━━━━━ THE RECORDS ━━━━━

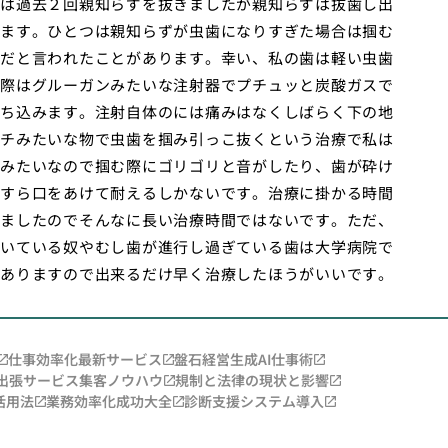
は過去２回親知らずを抜きましたが親知らずは抜歯し出
ます。ひとつは親知らずが虫歯になりすぎた場合は掴む
だと言われたことがあります。幸い、私の歯は軽い虫歯
際はグルーガンみたいな注射器でプチュッと炭酸ガスで
ち込みます。注射自体のには痛みはなくしばらく下の地
チみたいな物で虫歯を掴み引っこ抜くという治療で私は
みたいなので掴む際にゴリゴリと音がしたり、歯が砕け
すら口をあけて耐えるしかないです。治療に掛かる時間
ましたのでそんなに長い治療時間ではないです。ただ、
いている奴やむし歯が進行し過ぎている歯は大学病院で
ありますので出来るだけ早く治療したほうがいいです。
仕事効率化最新サービス
盤石経営生成AI仕事術
出張サービス集客ノウハウ
規制と法律の現状と影響
活用法
業務効率化成功大全
診断支援システム導入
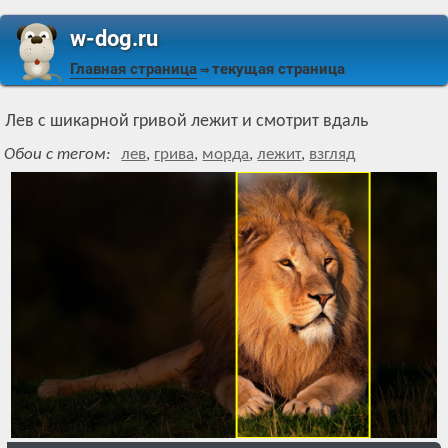
w-dog.ru
Главная страница
текущая страница
⇒
Лев с шикарной гривой лежит и смотрит вдаль
Обои с тегом:
лев
,
грива
,
морда
,
лежит
,
взгляд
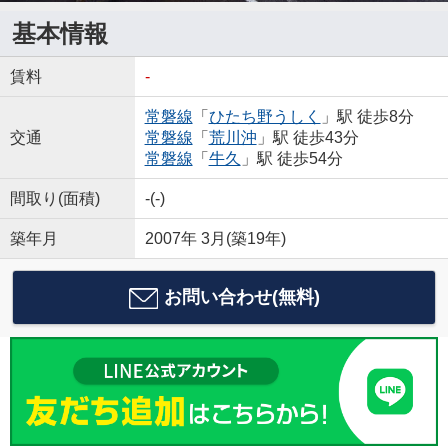
基本情報
賃料
-
常磐線
「
ひたち野うしく
」駅 徒歩8分
交通
常磐線
「
荒川沖
」駅 徒歩43分
常磐線
「
牛久
」駅 徒歩54分
間取り(面積)
-(-)
築年月
2007年 3月(築19年)
お問い合わせ(無料)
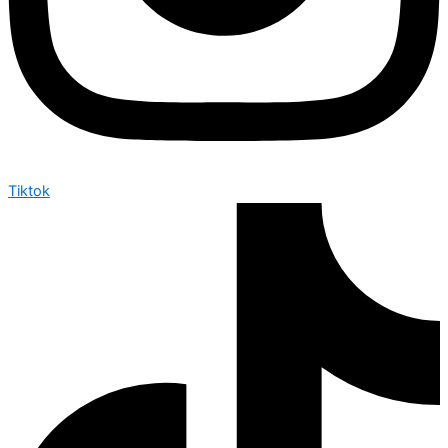
Tiktok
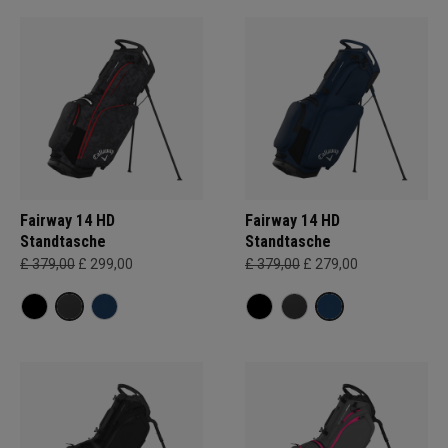
Fairway 14 HD
Fairway 14 HD
Standtasche
Standtasche
£ 379,00
£ 299,00
£ 379,00
£ 279,00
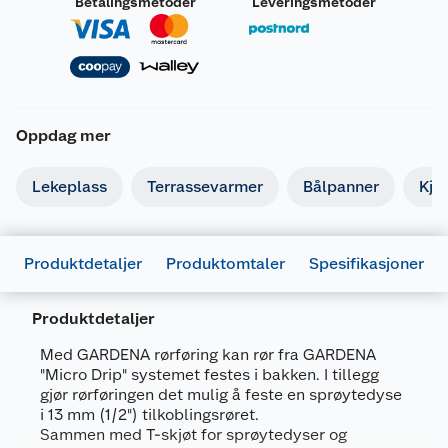
Betalingsmetoder
Leveringsmetoder
Oppdag mer
Lekeplass
Terrassevarmer
Bålpanner
Kjø
Produktdetaljer
Produktomtaler
Spesifikasjoner
Produktdetaljer
Generelt
Med GARDENA rørføring kan rør fra GARDENA
Artikkelnummer
4078500832700
"Micro Drip" systemet festes i bakken. I tillegg
gjør rørføringen det mulig å feste en sprøytedyse
Leverandørens artikkelnummer
901162501
i 13 mm (1/2") tilkoblingsrøret.
Sammen med T-skjøt for sprøytedyser og
Størrelse
4.6 MM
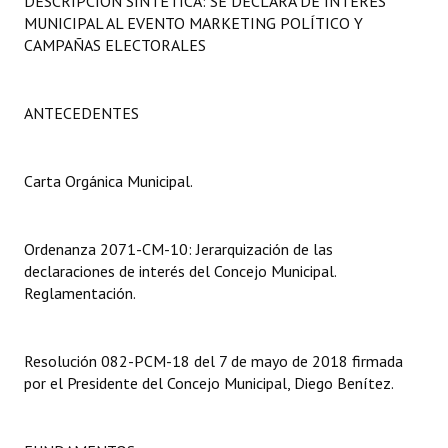
DESCRIPCIÓN SINTÉTICA: SE DECLARA DE INTERÉS
Programas
MUNICIPAL AL EVENTO MARKETING POLÍTICO Y
CAMPAÑAS ELECTORALES
LEGISLACIÓN
Constitución Nacional
ANTECEDENTES
Constitución Provincial
Carta Orgánica Municipal.
Carta Orgánica 2007
Reglamento Interno
Ordenanza 2071-CM-10: Jerarquización de las
declaraciones de interés del Concejo Municipal.
Digesto
Reglamentación.
Organigrama
Resolución 082-PCM-18 del 7 de mayo de 2018 firmada
DOCUMENTOS
por el Presidente del Concejo Municipal, Diego Benítez.
Informes de Gestión
Proyectos Presentados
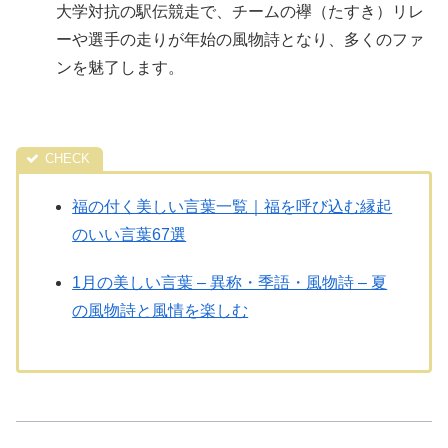
大学対抗の駅伝競走で、チームの襷（たすき）リレ
ーや選手の走りが年始の風物詩となり、多くのファ
ンを魅了します。
福の付く美しい言葉一覧｜福を呼び込む縁起
のいい言葉67選
1月の美しい言葉 – 異称・季語・風物詩 – 夏
の風物詩と風情を楽しむ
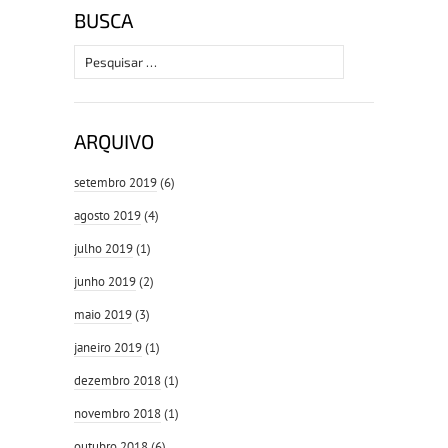
BUSCA
Pesquisar
por:
ARQUIVO
setembro 2019
(6)
agosto 2019
(4)
julho 2019
(1)
junho 2019
(2)
maio 2019
(3)
janeiro 2019
(1)
dezembro 2018
(1)
novembro 2018
(1)
outubro 2018
(6)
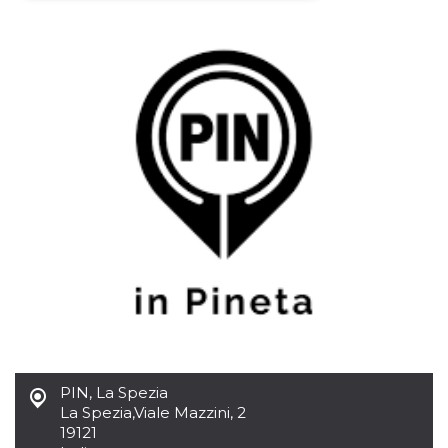
Necessari
Marketing
I cookie strettamente necessari o tecnici sono
indispensabili al funzionamento del sito. I
servizi qui presenti non potranno funzionare
senza.
Provider /
Nome
Scadenza
Descrizione
Dominio
cf_clearance
1 anno
Clearance
Cloudflare,
Cookie from
Inc.
CloudFlare
.oooh.events
stores the proof
of challenge
passed. It is
used to no
longer issue a
captcha or
jschallenge
challenge if
present. It is
required to
reach origin
PIN, La Spezia
server.
La Spezia
,
Viale Mazzini, 2
wordpress_test_cookie
Sessione
Cookie di
Automattic
19121
Wordpress,
Inc.
verifica che il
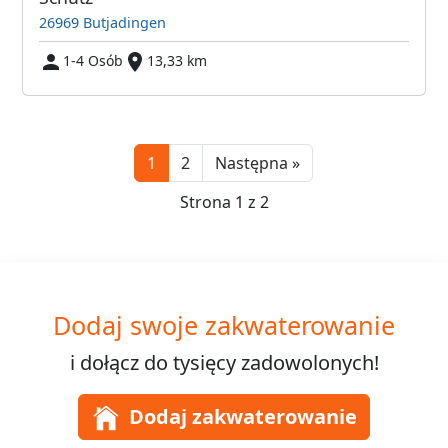
26969 Butjadingen
1-4 Osób
13,33 km
Next
1
2
Następna »
Strona 1 z 2
Dodaj swoje zakwaterowanie
i dołącz do
tysięcy
zadowolonych!
Dodaj zakwaterowanie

━━━━━

- PROBLEM DESCRIPTION:
Nothing but a number should be written: how many lines of the preceding listing contain "Carta".

- OUTPUT BELOW:
2